=== TASK STATEMENT ===
Setting aside any pictures, reproduce the data exactly.

╭─ EXERCISE MATERIALS

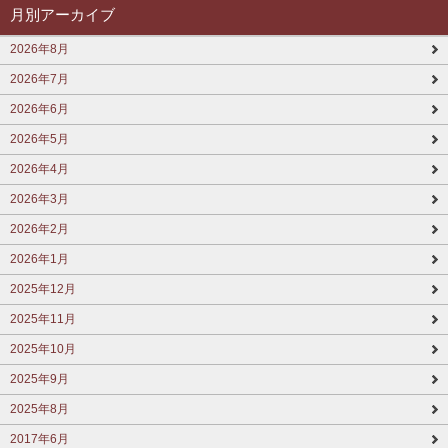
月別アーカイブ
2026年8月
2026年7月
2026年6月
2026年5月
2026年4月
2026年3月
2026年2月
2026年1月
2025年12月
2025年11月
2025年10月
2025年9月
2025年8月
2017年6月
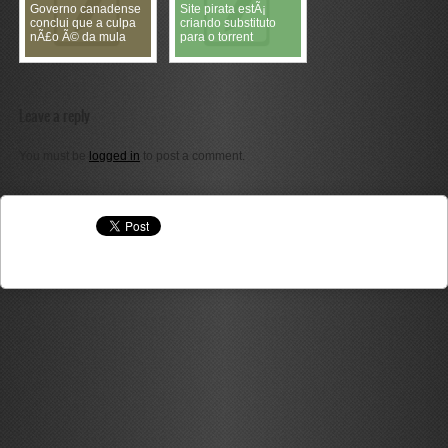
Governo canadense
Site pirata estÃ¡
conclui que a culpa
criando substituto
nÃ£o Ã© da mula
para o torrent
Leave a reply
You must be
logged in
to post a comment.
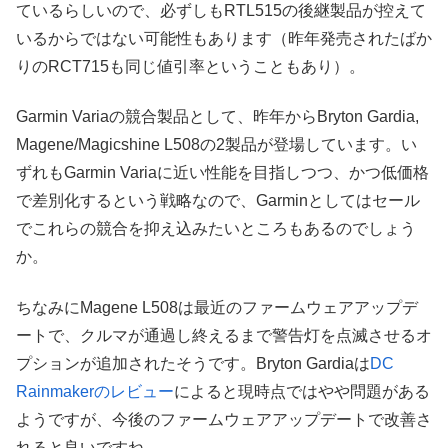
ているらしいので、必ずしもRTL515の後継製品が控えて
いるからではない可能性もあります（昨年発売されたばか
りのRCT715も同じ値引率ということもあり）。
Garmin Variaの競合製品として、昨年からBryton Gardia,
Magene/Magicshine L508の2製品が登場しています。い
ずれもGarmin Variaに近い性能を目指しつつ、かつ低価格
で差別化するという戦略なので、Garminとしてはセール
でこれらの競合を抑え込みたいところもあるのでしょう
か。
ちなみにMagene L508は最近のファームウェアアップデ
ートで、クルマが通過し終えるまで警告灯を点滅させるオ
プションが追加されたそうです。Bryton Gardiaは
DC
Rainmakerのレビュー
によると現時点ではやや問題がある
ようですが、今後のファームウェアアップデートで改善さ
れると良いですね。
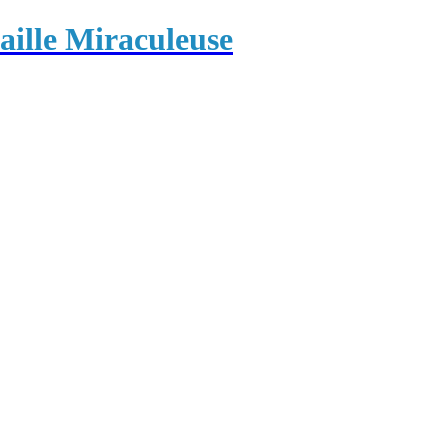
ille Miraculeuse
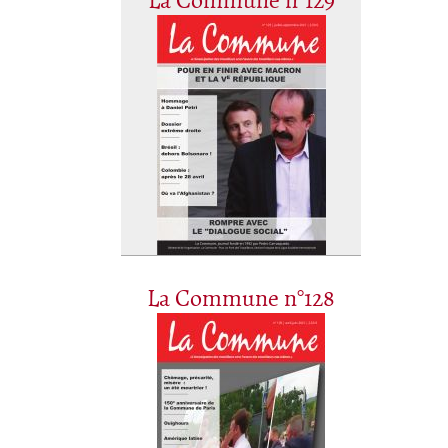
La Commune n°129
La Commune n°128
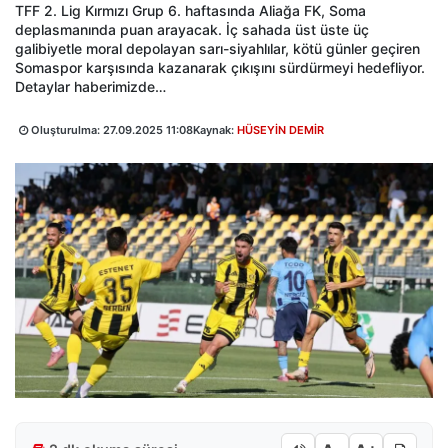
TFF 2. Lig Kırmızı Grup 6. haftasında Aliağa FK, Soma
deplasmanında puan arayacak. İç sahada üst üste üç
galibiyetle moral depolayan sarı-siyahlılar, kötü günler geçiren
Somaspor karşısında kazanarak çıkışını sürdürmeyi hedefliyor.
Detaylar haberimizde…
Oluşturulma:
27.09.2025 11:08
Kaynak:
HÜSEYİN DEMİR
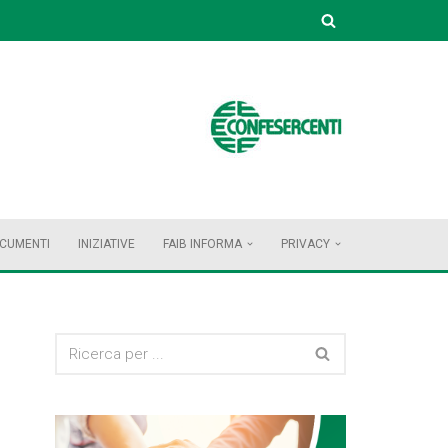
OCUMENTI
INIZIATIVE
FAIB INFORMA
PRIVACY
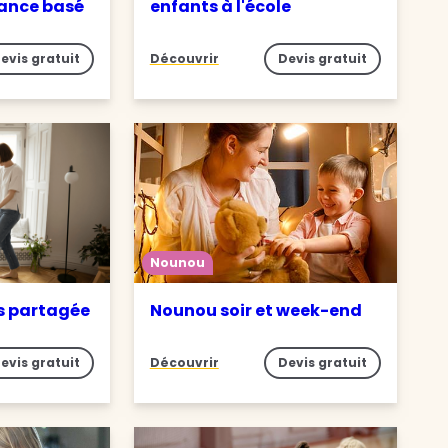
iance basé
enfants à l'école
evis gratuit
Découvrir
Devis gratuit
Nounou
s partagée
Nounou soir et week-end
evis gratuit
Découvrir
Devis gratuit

╰─

=== EXERCISE ANSWER ===
月別アーカイブ
2026年8月
2026年7月
2026年6月
2026年5月
2026年4月
2026年3月
2026年2月
2026年1月
2025年12月
2025年11月
2025年10月
2025年9月
2025年8月
2017年6月
Governo canadense
Site pirata estÃ¡
conclui que a culpa
criando substituto
nÃ£o Ã© da mula
para o torrent
Leave a reply
You must be
logged in
to post a comment.
ているらしいので、必ずしもRTL515の後継製品が控えて
いるからではない可能性もあります（昨年発売されたばか
りのRCT715も同じ値引率ということもあり）。
Garmin Variaの競合製品として、昨年からBryton Gardia,
Magene/Magicshine L508の2製品が登場しています。い
ずれもGarmin Variaに近い性能を目指しつつ、かつ低価格
で差別化するという戦略なので、Garminとしてはセール
でこれらの競合を抑え込みたいところもあるのでしょう
か。
ちなみにMagene L508は最近のファームウェアアップデ
ートで、クルマが通過し終えるまで警告灯を点滅させるオ
プションが追加されたそうです。Bryton Gardiaは
DC
Rainmakerのレビュー
によると現時点ではやや問題がある
ようですが、今後のファームウェアアップデートで改善さ
れると良いですね。
ille Miraculeuse
La Commune n°129
La Commune n°128
TFF 2. Lig Kırmızı Grup 6. haftasında Aliağa FK, Soma
deplasmanında puan arayacak. İç sahada üst üste üç
galibiyetle moral depolayan sarı-siyahlılar, kötü günler geçiren
Somaspor karşısında kazanarak çıkışını sürdürmeyi hedefliyor.
Detaylar haberimizde…
Oluşturulma:
27.09.2025 11:08
Kaynak:
HÜSEYİN DEMİR
OCUMENTI
INIZIATIVE
FAIB INFORMA
PRIVACY
iance basé
enfants à l'école
evis gratuit
Découvrir
Devis gratuit
Nounou
s partagée
Nounou soir et week-end
evis gratuit
Découvrir
Devis gratuit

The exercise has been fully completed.